A system where F-A-A-A always has a single outcome is better able, in most cases, to bridge any communication gaps between school and home.
I am not claiming that this is true for all parents or educators but I am saying that for most of the people that I work with a system where there is only one outcome for each unique grade combination would be better able to support clear, effective, and transparent communication between school and home.
Understanding Narrative Descriptors of Grades
What do the grades A-F mean?
I believe that in high school our three anchor grades are A, C, and F and the other grades of B and D fill the gaps between A and C and C and F respectively.
To evaluate the narrative descriptors I would start with C because I believe it is generally accepted that a grade of C indicates a student meets expectations. The grade F indicates that the student significantly fails to meet expectations, and the grade of A means the student significantly exceeds expectations to the point of being outstanding. B falls between A and C indicating that the student exceeds expectations, and D falls between C and F indicating that the student is approaching expectations.
A – Significantly exceeds expectations, outstanding
B – Exceeds expectations
C – Meets expectations
D – Approaches expectations
F – Fails to meet even minimal expectations
I would suggest that these narrative descriptors are pretty universal. Some school systems accept grades A through D as passing grades. Some school systems only accept A through C as passing grades since the argument is that while students with a grade of D are approaching expectations they have not actually met the expectations.
Other school systems eschew the terminology of failure and have dispensed with the F grade in favor of a grade E. The argument is that all students have displayed varying degrees or levels of competence and should be evaluated according to the level of proficiency demonstrated. Some degrees of competence are worthy of credit and others are not. So the descriptor for E would be indicative that the student has not demonstrated even minimal expectations. This is a performance based descriptor as it only refers to the skills the student has demonstrated but makes no inference about the students’ achievement or potential. Unfortunately the word Fail has become connotative beyond simply meaning a failure to demonstrate a specific set of skills.
Summary
Applying the Narrative Descriptors
In Term 1 Michael, with grades F-A-A-A, failed to meet even minimal expectations. In terms 2 through 4 Michael was consistently outstanding, significantly exceeding expectations in each term.
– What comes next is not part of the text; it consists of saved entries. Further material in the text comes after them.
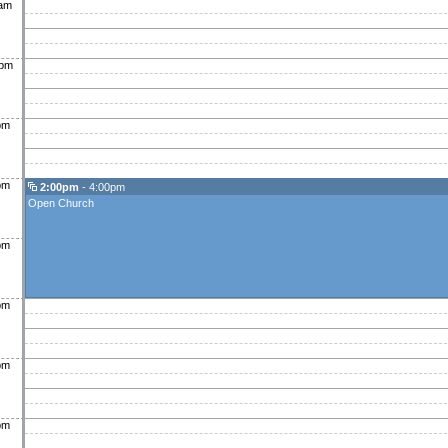
0am
0pm
pm
pm
2:00pm
- 4:00pm
Open Church
pm
pm
pm
pm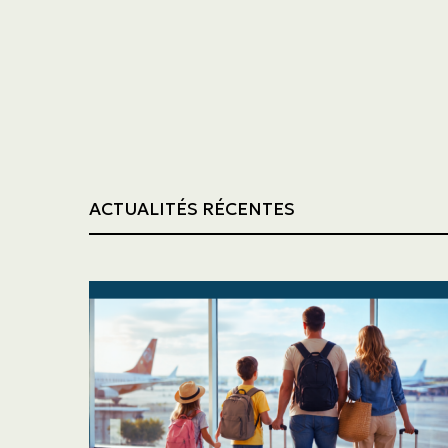
Trucking
Construction
ACTUALITÉS RÉCENTES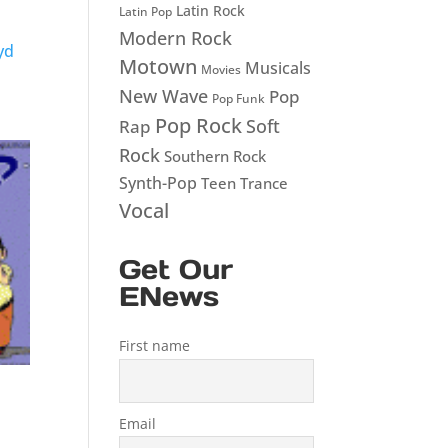
Latin Rock
Latin Pop
Modern Rock
yd
Motown
Musicals
Movies
New Wave
Pop
Pop Funk
Pop Rock
Soft
Rap
Rock
Southern Rock
Synth-Pop
Teen
Trance
Vocal
Get Our
ENews
First name
Email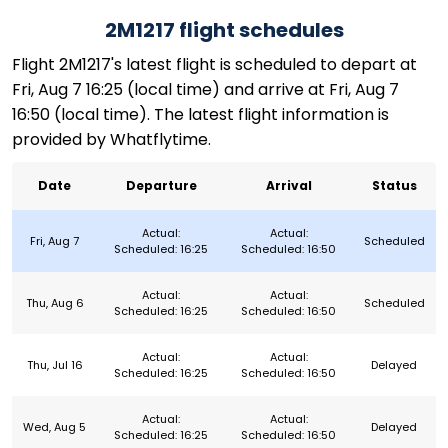
2M1217 flight schedules
Flight 2M1217's latest flight is scheduled to depart at
Fri, Aug 7 16:25 (local time) and arrive at Fri, Aug 7
16:50 (local time). The latest flight information is
provided by Whatflytime.
Date
Departure
Arrival
Status
Actual:
Actual:
Fri, Aug 7
Scheduled
Scheduled: 16:25
Scheduled: 16:50
Actual:
Actual:
Thu, Aug 6
Scheduled
Scheduled: 16:25
Scheduled: 16:50
Actual:
Actual:
Thu, Jul 16
Delayed
Scheduled: 16:25
Scheduled: 16:50
Actual:
Actual:
Wed, Aug 5
Delayed
Scheduled: 16:25
Scheduled: 16:50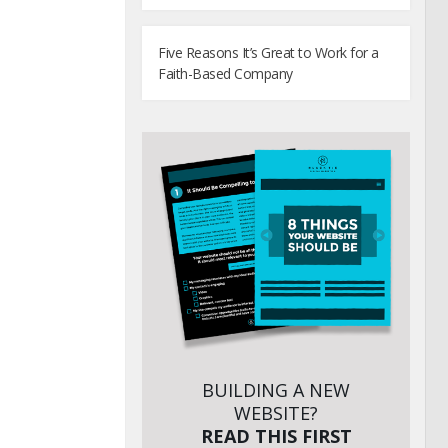
Five Reasons It’s Great to Work for a
Faith-Based Company
BUILDING A NEW
WEBSITE?
READ THIS FIRST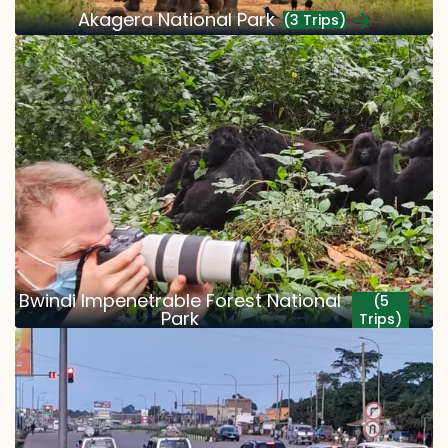
Akagera National Park
(3 Trips)
Bwindi Impenetrable Forest National
(5
Park
Trips)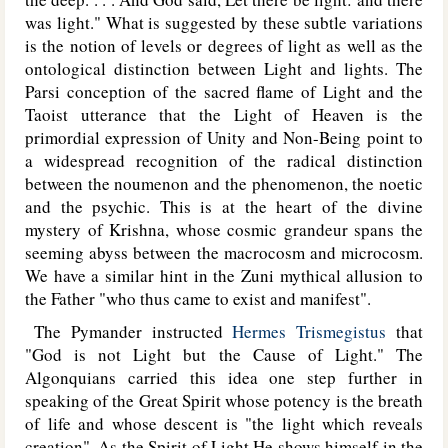
was light." What is suggested by these subtle variations
is the notion of levels or degrees of light as well as the
ontological distinction between Light and lights. The
Parsi conception of the sacred flame of Light and the
Taoist utterance that the Light of Heaven is the
primordial expression of Unity and Non-Being point to
a widespread recognition of the radical distinction
between the noumenon and the phenomenon, the noetic
and the psychic. This is at the heart of the divine
mystery of Krishna, whose cosmic grandeur spans the
seeming abyss between the macrocosm and microcosm.
We have a similar hint in the Zuni mythical allusion to
the Father "who thus came to exist and manifest".
The Pymander instructed
Hermes Trismegistus
that
"God is not Light but the Cause of Light." The
Algonquians carried this idea one step further in
speaking of the Great Spirit whose potency is the breath
of life and whose descent is "the light which reveals
creation". As the Spirit of Light He shows himself in the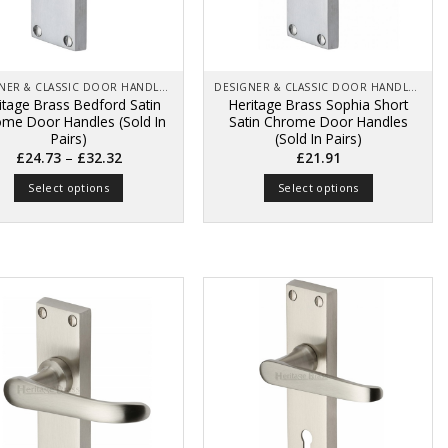
chosen
chosen
on
on
the
the
product
product
page
page
DESIGNER & CLASSIC DOOR HANDLES ON BACK PLATES
DESIGNER & CLASSIC DOOR HANDLES ON BACK PLATES
itage Brass Bedford Satin
Heritage Brass Sophia Short
me Door Handles (Sold In
Satin Chrome Door Handles
Pairs)
(Sold In Pairs)
Price
–
£
24.73
£
32.32
£
21.91
range:
£24.73
Select options
Select options
through
£32.32
This
This
product
product
has
has
multiple
multiple
variants.
variants.
The
The
options
options
may
may
be
be
chosen
chosen
on
on
the
the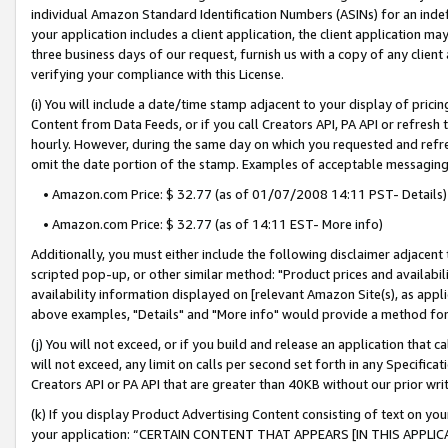
individual Amazon Standard Identification Numbers (ASINs) for an indefi
your application includes a client application, the client application m
three business days of our request, furnish us with a copy of any clien
verifying your compliance with this License.
(i) You will include a date/time stamp adjacent to your display of prici
Content from Data Feeds, or if you call Creators API, PA API or refresh
hourly. However, during the same day on which you requested and refre
omit the date portion of the stamp. Examples of acceptable messaging
• Amazon.com Price: $ 32.77 (as of 01/07/2008 14:11 PST- Details)
• Amazon.com Price: $ 32.77 (as of 14:11 EST- More info)
Additionally, you must either include the following disclaimer adjacent t
scripted pop-up, or other similar method: "Product prices and availabil
availability information displayed on [relevant Amazon Site(s), as appli
above examples, "Details" and "More info" would provide a method for 
(j) You will not exceed, or if you build and release an application that c
will not exceed, any limit on calls per second set forth in any Specifica
Creators API or PA API that are greater than 40KB without our prior wri
(k) If you display Product Advertising Content consisting of text on your
your application: “CERTAIN CONTENT THAT APPEARS [IN THIS APPLIC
Would it be appropriate to describe Michael’s performance and achievement in the class as (a) Outstanding, (b) Exceeding expectations, (c) Meeting expectations, (d) Approaching expectations, or (e) Failing to meet expectations?
I would argue conservatively that Michael exceeds expectations (b) and should earn a grade of B. However, in any standards based system of grading I would object to the use of a non-zero minimal score but I would advocate for the use of a 4-point scale based on the letter grades earned and use the average to determine the final grade, method (5) referenced above. The four point scale approach is a much better, more defensible approach to grading.
Postscript
Even though each letter grade corresponds to a discrete integral numerical value when the grade points are average the answer come out as a continuous variable. How should those values then be treated? If we use simple standard rounding to the nearest whole number then a student with grades F-F-D-D would end up with a value of 0.5 which would round to 1 or a D. As a teacher, or as a student, parent or potential employer would you be comfortable with a students with grades F-F-D-D passing a class and earning credit?
Clearly there is room for further discussion.